▶ _Records for this exercise_
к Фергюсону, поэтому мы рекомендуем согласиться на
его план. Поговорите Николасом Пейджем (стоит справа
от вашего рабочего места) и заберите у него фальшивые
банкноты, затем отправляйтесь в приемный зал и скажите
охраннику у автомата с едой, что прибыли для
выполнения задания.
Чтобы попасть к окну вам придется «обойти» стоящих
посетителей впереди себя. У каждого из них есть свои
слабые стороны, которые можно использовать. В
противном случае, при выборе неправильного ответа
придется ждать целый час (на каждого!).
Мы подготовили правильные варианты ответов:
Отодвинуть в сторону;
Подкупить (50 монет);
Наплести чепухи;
==
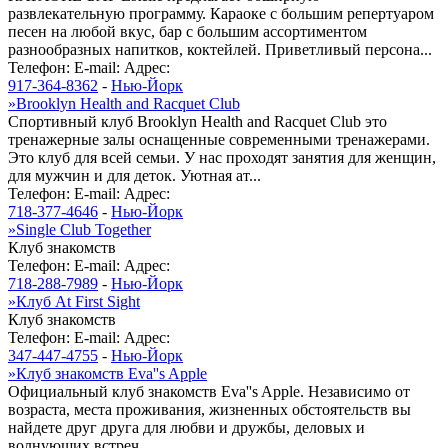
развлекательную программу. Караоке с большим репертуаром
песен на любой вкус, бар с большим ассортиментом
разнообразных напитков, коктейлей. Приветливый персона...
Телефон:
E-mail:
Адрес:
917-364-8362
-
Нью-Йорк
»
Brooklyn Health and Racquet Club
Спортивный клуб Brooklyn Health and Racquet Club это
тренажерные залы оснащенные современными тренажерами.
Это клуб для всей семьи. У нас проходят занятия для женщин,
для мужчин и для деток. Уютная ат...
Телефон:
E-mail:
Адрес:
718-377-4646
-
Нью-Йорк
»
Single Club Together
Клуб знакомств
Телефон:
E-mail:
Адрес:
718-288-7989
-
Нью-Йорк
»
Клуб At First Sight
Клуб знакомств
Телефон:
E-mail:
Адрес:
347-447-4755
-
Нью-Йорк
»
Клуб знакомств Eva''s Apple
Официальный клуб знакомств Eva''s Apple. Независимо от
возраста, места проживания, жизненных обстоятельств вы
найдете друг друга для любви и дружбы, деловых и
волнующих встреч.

▶ _Your task_
The required answer is the exact run of lines above starting at the line with "Мы подготовили правильные" and ending at the line with "Наплести чепухи;", with both ends present.

▶ _Answer to the exercise_
Мы подготовили правильные варианты ответов:
Отодвинуть в сторону;
Подкупить (50 монет);
Наплести чепухи;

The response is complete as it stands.